No spiders this time around, but beware in the past I have had encounters with hoards of Daddy Longlegs in the pockets, bumping up the grade a bit.
This route gets a 10b in the original line topos, but our group decided it was closer 10d.
Route #4 on Monomaniac's topo's. Second route right of the prominent arete Texas Twister.
Bolts to Anchors
|Comments on Terror in the Trailerpark
From: Morrison, CO
Jan 30, 2008
I found all of the moderate routes I did at LCC to sandbagged (and all the hard routes were soft--how's that for ego stroking!). For the topos I provided, I adjusted the grades (based on my opinion) for the routes I've done, which ufortunately isn't very many. If the topo has a questioin mark by the grade, I definately haven't done it, but there are other routes on the topos that don't have question marks that I also have not done. In that case, I got the grade from someone I talked to who had done the route.
|By Craig Childre|
From: Lubbock, Texas
Feb 15, 2008
Beta: Crux is at the third bolt.
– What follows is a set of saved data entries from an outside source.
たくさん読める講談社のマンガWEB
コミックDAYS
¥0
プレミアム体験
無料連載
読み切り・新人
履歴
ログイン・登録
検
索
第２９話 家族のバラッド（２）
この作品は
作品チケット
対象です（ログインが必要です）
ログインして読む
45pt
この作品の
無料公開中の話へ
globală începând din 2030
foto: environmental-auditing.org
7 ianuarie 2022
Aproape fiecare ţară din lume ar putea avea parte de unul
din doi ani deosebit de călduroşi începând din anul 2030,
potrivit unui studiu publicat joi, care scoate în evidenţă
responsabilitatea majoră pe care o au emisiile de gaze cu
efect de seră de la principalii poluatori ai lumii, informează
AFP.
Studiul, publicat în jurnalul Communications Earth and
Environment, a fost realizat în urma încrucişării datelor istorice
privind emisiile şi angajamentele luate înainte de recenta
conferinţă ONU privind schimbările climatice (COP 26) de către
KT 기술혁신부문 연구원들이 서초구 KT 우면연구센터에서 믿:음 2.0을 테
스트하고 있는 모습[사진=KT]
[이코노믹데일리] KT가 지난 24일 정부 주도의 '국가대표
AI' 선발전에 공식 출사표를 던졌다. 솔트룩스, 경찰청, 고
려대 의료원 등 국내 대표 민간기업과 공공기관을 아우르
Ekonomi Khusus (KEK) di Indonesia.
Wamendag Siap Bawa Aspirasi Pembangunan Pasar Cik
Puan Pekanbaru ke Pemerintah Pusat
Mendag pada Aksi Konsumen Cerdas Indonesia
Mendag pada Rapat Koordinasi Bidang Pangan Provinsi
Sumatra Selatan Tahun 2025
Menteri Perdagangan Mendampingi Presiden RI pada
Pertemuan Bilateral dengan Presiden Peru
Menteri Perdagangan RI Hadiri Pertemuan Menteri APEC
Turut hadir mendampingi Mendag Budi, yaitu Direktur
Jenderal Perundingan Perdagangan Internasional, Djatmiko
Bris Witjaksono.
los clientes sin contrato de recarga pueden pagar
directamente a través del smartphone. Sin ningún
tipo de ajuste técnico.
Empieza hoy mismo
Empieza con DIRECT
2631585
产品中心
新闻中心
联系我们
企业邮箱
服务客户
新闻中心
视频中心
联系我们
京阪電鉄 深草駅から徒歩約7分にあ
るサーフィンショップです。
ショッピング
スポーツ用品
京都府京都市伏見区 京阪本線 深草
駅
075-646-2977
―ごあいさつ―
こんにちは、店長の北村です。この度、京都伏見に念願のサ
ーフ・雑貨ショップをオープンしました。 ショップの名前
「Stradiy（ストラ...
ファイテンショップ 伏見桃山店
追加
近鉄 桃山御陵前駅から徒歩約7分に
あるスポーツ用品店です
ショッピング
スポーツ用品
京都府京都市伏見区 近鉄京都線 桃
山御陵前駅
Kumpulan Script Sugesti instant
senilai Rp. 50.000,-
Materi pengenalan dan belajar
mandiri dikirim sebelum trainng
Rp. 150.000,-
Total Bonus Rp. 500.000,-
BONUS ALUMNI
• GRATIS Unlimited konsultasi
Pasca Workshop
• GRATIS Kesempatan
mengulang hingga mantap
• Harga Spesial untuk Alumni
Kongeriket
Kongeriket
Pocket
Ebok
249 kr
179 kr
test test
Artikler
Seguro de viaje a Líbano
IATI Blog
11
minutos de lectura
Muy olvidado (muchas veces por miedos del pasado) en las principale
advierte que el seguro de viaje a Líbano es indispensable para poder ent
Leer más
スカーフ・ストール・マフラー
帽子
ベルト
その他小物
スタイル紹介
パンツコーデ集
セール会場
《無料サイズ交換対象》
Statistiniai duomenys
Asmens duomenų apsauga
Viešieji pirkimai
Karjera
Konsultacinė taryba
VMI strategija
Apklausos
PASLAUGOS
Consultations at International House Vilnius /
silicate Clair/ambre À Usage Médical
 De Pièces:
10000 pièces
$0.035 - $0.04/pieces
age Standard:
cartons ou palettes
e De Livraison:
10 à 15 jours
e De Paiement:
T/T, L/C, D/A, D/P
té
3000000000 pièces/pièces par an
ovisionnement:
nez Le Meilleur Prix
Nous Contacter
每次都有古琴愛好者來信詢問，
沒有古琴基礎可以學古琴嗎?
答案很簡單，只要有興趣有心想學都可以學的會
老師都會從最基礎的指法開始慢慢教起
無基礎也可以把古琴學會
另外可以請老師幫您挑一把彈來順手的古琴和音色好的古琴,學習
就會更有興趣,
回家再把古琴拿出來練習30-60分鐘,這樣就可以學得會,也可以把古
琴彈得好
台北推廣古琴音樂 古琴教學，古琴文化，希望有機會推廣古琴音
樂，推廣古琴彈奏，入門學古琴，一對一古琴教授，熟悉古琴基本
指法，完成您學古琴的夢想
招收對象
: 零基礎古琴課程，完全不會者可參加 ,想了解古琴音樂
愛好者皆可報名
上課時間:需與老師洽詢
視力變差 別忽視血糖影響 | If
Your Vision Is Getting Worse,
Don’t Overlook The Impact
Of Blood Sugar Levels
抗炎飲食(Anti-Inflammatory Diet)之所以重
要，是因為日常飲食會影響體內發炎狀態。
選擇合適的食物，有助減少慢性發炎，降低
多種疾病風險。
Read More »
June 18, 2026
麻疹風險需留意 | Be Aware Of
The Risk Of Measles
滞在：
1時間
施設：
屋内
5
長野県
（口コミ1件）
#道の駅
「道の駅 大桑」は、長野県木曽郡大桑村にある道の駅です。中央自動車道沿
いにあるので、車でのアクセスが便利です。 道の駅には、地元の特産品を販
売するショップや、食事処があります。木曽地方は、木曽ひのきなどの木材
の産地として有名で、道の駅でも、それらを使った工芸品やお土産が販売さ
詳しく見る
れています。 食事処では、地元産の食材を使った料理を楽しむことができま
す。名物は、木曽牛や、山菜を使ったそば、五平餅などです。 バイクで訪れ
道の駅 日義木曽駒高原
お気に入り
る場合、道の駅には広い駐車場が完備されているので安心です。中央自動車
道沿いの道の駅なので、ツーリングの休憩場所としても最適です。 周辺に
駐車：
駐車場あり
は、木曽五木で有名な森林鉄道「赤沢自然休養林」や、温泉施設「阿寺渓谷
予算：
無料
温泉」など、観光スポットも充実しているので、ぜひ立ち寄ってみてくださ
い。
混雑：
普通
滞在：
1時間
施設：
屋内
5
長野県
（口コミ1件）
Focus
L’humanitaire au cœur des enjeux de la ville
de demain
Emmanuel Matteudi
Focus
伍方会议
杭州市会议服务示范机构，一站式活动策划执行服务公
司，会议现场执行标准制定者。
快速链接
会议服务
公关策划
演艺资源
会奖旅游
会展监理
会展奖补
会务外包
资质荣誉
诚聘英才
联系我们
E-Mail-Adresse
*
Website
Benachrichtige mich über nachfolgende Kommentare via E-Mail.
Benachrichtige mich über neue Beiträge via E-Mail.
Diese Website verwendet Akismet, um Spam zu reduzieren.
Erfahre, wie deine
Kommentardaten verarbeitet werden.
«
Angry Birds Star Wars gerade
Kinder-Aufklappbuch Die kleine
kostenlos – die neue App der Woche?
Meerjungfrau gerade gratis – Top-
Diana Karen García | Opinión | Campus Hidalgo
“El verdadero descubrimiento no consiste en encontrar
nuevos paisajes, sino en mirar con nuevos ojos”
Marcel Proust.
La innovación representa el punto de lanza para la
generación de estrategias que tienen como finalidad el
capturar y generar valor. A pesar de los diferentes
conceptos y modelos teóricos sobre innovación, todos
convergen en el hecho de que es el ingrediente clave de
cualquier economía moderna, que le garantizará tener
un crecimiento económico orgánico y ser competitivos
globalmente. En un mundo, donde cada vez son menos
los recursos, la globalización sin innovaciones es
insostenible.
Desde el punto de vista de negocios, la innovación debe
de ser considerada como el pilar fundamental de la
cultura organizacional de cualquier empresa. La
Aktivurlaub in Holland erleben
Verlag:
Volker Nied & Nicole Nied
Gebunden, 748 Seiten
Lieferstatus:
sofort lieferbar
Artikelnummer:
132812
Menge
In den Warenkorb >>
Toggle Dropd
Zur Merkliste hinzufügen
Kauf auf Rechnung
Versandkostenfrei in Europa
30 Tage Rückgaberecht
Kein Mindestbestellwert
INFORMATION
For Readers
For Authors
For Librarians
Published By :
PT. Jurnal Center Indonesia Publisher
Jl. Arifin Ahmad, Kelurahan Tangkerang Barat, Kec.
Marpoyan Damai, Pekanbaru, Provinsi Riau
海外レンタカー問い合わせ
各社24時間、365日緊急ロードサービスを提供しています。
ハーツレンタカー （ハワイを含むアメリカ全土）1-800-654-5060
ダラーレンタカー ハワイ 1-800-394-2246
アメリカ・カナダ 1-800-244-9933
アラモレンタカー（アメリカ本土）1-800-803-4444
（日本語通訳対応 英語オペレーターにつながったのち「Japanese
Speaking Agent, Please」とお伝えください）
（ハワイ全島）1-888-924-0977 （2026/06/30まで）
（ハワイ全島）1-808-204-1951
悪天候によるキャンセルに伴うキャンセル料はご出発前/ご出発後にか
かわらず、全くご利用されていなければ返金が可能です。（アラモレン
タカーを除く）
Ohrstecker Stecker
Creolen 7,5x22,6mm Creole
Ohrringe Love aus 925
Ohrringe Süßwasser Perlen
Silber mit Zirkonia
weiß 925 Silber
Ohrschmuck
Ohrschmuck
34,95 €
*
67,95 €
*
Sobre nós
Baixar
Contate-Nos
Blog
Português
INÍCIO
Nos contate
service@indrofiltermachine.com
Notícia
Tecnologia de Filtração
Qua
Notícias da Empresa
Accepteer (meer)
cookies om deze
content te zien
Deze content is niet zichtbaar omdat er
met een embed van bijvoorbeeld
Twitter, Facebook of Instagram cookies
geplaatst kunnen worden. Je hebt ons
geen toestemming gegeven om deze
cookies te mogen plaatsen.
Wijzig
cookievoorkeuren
Clip the 3rd, and you can step down into a good rest before starting the business. Work back up and pinch a chockstone that sits back in a large pocket with your right. Set Right foot on a nob about 2 feet below, look for the skids. Left hand goes up to a triangle shaped dish. Right hand goes over to some chirps. Bump up your feet. Left hand has a nice three finger pocket. Then fire up to the jugs by the 4th. The rest is 5.8.
From: Morrison, CO
Feb 25, 2008
No spiders this time around. Great rock and fun moves, with a devious crux around the third bolt that detracts somewhat from the climbing.